Trujillo: Misa conmemora los 205 años de independencia

La ciudad de Trujillo vivió una jornada de reflexión y recogimiento en el marco de sus celebraciones cívicas más importantes. En el centro histórico, la Catedral de Trujillo acogió la misa por los 205 años de la independencia de Trujillo, una ceremonia que reunió a autoridades, fieles y ciudadanos desde primeras horas de la mañana, como parte del programa oficial conmemorativo que marcó el ritmo de la ciudad.

¿Qué significado tuvo la misa por la independencia de Trujillo?

Durante la homilía, el mensaje central giró en torno a la luz como símbolo de esperanza y guía para los pueblos. El celebrante destacó que la verdadera claridad no provino del poder ni de la fuerza, sino de la fe, la solidaridad y la justicia. Se remarcó que la independencia de Trujillo representó un compromiso permanente con la libertad y la dignidad humana.

¿Qué reflexiones dejó el mensaje religioso a la ciudadanía?

El sermón invitó a los asistentes a convertirse en reflejos de esa luz, tal como Simeón en el templo, proyectando valores como la honestidad, la verdad y la solidaridad. Se señaló que estos principios fortalecen la convivencia y permiten construir una sociedad más justa. El llamado fue a traducir la fe en acciones concretas al servicio del bien común.

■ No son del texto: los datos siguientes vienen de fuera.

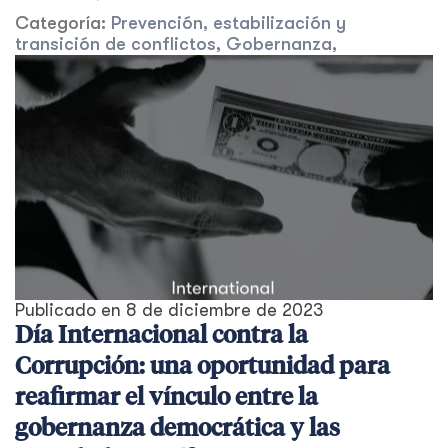
Categoría:
Prevención, estabilización y
transición de conflictos
,
Gobernanza
,
Publicado en
8 de diciembre de 2023
Día Internacional contra la
Corrupción: una oportunidad para
reafirmar el vínculo entre la
gobernanza democrática y las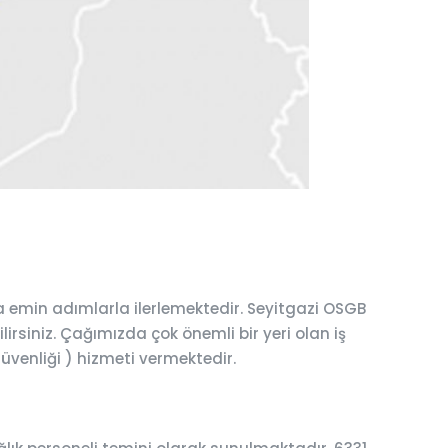
a emin adımlarla ilerlemektedir. Seyitgazi OSGB
lirsiniz. Çağımızda çok önemli bir yeri olan iş
güvenliği ) hizmeti vermektedir.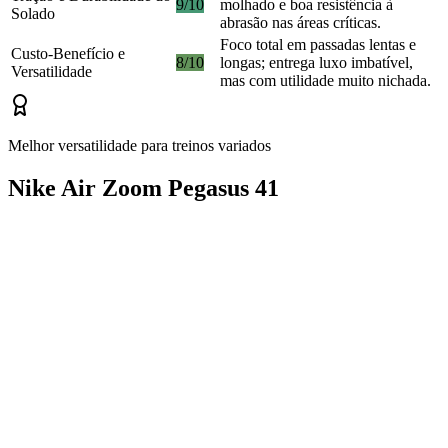
9/10
molhado e boa resistência à
Solado
abrasão nas áreas críticas.
Foco total em passadas lentas e
Custo-Benefício e
8/10
longas; entrega luxo imbatível,
Versatilidade
mas com utilidade muito nichada.
Melhor versatilidade para treinos variados
Nike Air Zoom Pegasus 41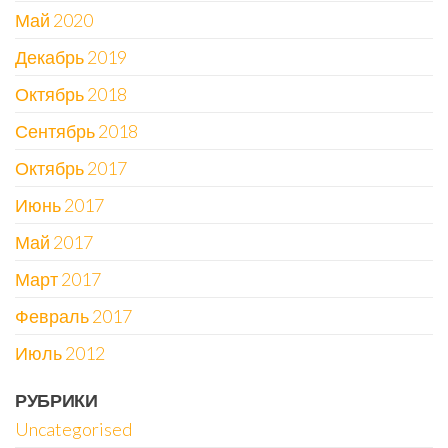
Май 2020
Декабрь 2019
Октябрь 2018
Сентябрь 2018
Октябрь 2017
Июнь 2017
Май 2017
Март 2017
Февраль 2017
Июль 2012
РУБРИКИ
Uncategorised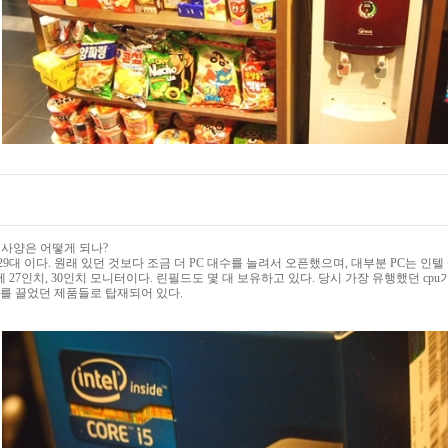
C 사양은 어떻게 되나?
129대 이다. 원래 있던 것보다 조금 더 PC 대수를 늘려서 오픈했으며, 대부분 PC는 
27인치, 30인치 모니터이다. 린필드도 몇 대 보유하고 있다. 당시 가장 유행했던 cpu가
기를 끌었던 제품들로 탑재되어 있다.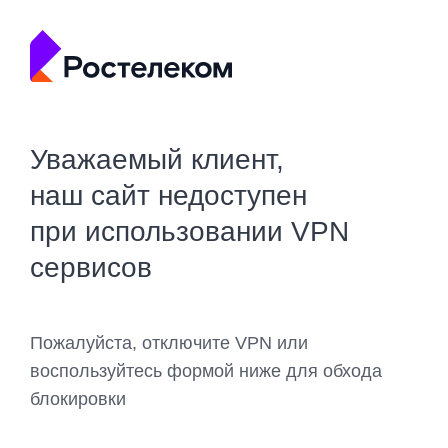
Уважаемый клиент,
наш сайт недоступен
при использовании VPN
сервисов
Пожалуйста, отключите VPN или
воспользуйтесь формой ниже для обхода
блокировки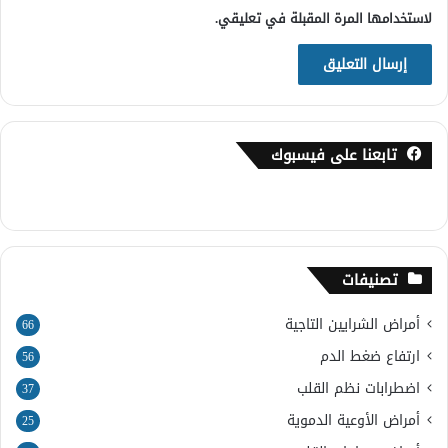
لاستخدامها المرة المقبلة في تعليقي.
تابعنا على فيسبوك
تصنيفات
أمراض الشرايين التاجية
66
ارتفاع ضغط الدم
56
اضطرابات نظم القلب
37
أمراض الأوعية الدموية
25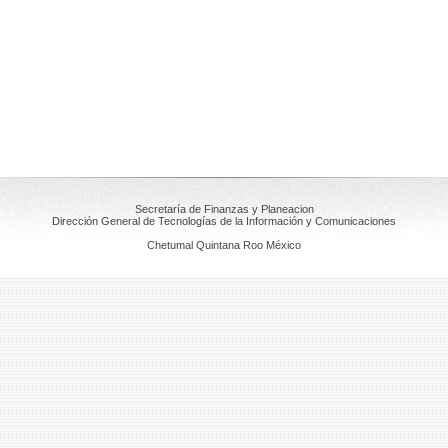
Secretaría de Finanzas y Planeacion
Dirección General de Tecnologías de la Información y Comunicaciones
Chetumal Quintana Roo México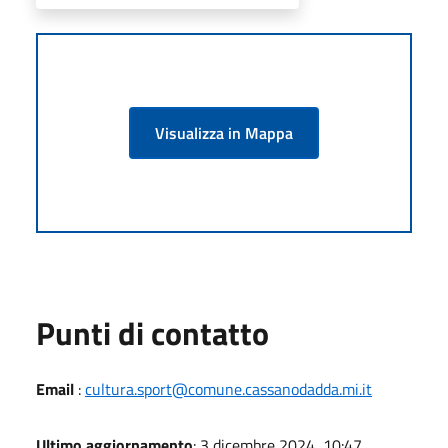
Visualizza in Mappa
Punti di contatto
Email
:
cultura.sport@comune.cassanodadda.mi.it
Ultimo aggiornamento
: 3 dicembre 2024, 10:47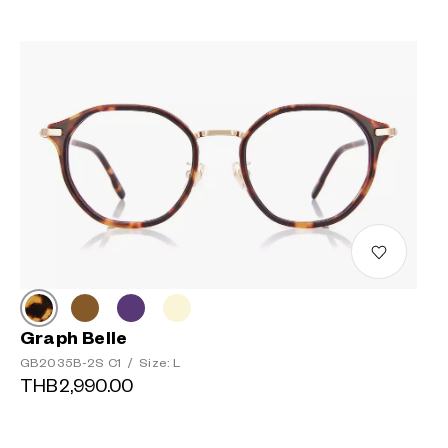
Graph Belle
GB2035B-2S C1
/
Size: L
THB2,990.00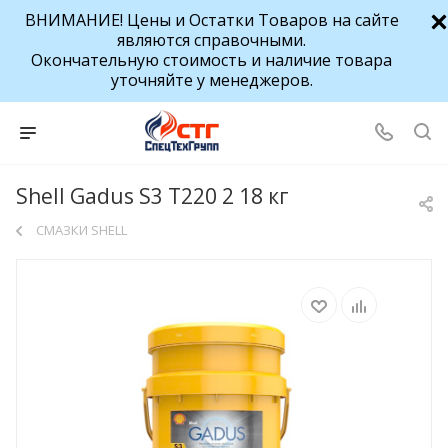
ВНИМАНИЕ! Цены и Остатки Товаров на сайте
являются справочными.
Окончательную стоимость и наличие товара
уточняйте у менеджеров.
Shell Gadus S3 T220 2 18 кг
СМАЗКИ SHELL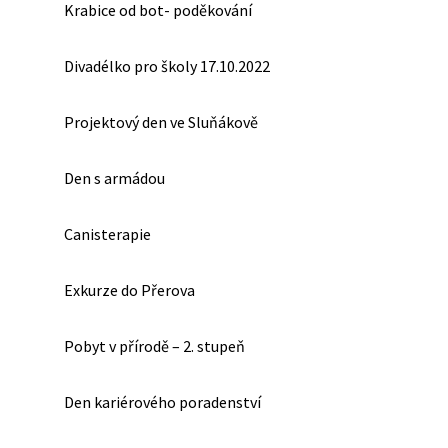
Krabice od bot- poděkování
Divadélko pro školy 17.10.2022
Projektový den ve Sluňákově
Den s armádou
Canisterapie
Exkurze do Přerova
Pobyt v přírodě – 2. stupeň
Den kariérového poradenství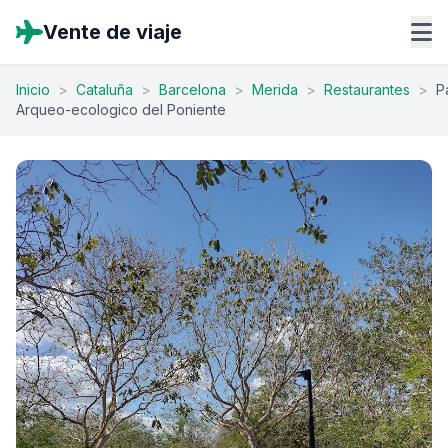
Vente de viaje
Inicio
>
Cataluña
>
Barcelona
>
Merida
>
Restaurantes
>
P
Arqueo-ecologico del Poniente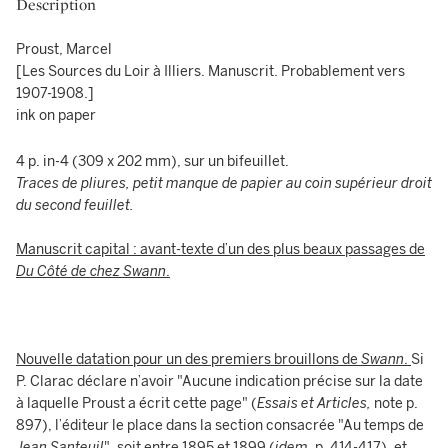
Description
Proust, Marcel
[Les Sources du Loir à Illiers. Manuscrit. Probablement vers
1907-1908.]
ink on paper
4 p. in-4 (309 x 202 mm), sur un bifeuillet.
Traces de pliures, petit manque de papier au coin supérieur droit
du second feuillet.
Manuscrit capital : avant-texte d’un des plus beaux passages de
Du
C
ôté de chez Swann
.
Nouvelle datation pour un des premiers brouillons de
Swann
.
Si
P. Clarac déclare n’avoir "Aucune indication précise sur la date
à laquelle Proust a écrit cette page" (
Essais et Articles,
note p.
897), l’éditeur le place dans la section consacrée "Au temps de
Jean Santeuil
", soit entre 1895 et 1899 (
idem
, p. 414-417), et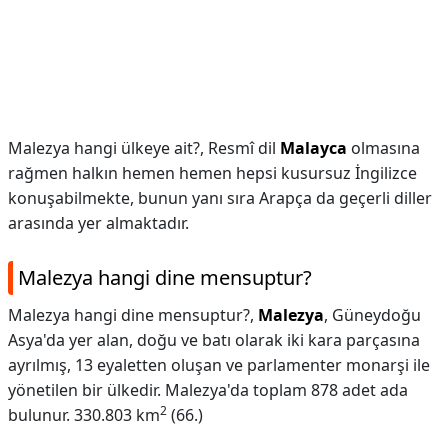
Malezya hangi ülkeye ait?,
Resmî dil
Malayca
olmasına
rağmen halkın hemen hemen hepsi kusursuz İngilizce
konuşabilmekte, bunun yanı sıra Arapça da geçerli diller
arasında yer almaktadır.
Malezya hangi dine mensuptur?
Malezya hangi dine mensuptur?,
Malezya
, Güneydoğu
Asya'da yer alan, doğu ve batı olarak iki kara parçasına
ayrılmış, 13 eyaletten oluşan ve parlamenter monarşi ile
yönetilen bir ülkedir. Malezya'da toplam 878 adet ada
2
bulunur. 330.803 km
(66.)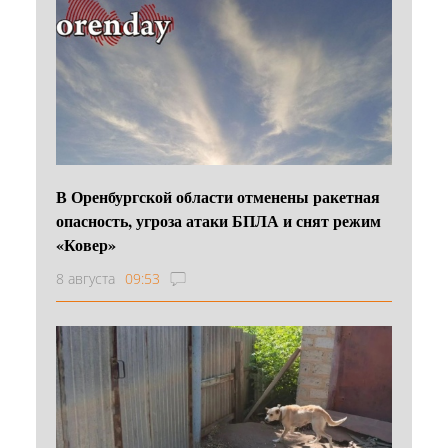
В Оренбургской области отменены ракетная
опасность, угроза атаки БПЛА и снят режим
«Ковер»
8 августа
09:53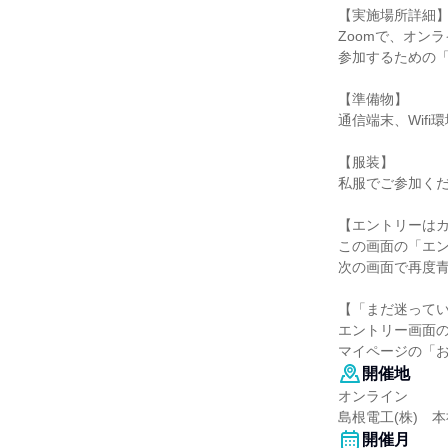
【実施場所詳細
Zoomで、オン
参加するための「
【準備物】
通信端末、Wifi
【服装】
私服でご参加く
【エントリーはカ
この画面の「エ
次の画面で再度
【「まだ迷って
エントリー画面
マイページの「
開催地
オンライン
島根電工(株) 本
開催月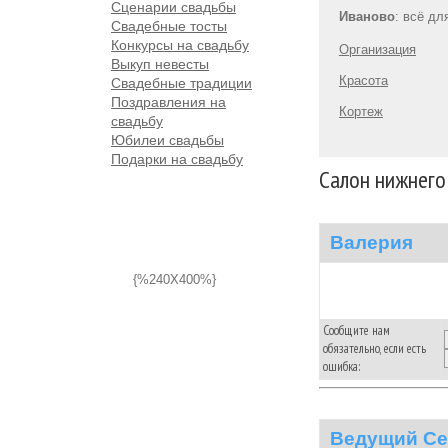
Сценарии свадьбы
Иваново
: всё дл
Свадебные тосты
Конкурсы на свадьбу
Организация
Выкуп невесты
Красота
Свадебные традиции
Поздравления на
Кортеж
свадьбу
Юбилеи свадьбы
Подарки на свадьбу
Салон нижнего
Валерия
{%240X400%}
Сообщите нам
обязательно, если есть
ошибка:
Ведущий Се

¿Qué rol cumplió la Catedral de Trujillo en esta ceremonia?

La Catedral de Trujillo se consolidó nuevamente como un espacio de encuentro espiritual y cívico. Desde este templo emblemático, se recordó la importancia histórica de la ciudad en el proceso emancipador del país. El recinto lució lleno de fieles que siguieron atentamente cada pasaje del mensaje litúrgico.

¿Cómo se enlazó la fe con la celebración cívica?

La ceremonia integró el sentido religioso con el recuerdo del proceso independentista, resaltando que la libertad se sostuvo en valores éticos y morales. Se enfatizó que la independencia no solo pertenece al pasado, sino que exige responsabilidad en el presente. De esta manera, la misa se convirtió en un espacio de reflexión colectiva sobre el futuro de la ciudad.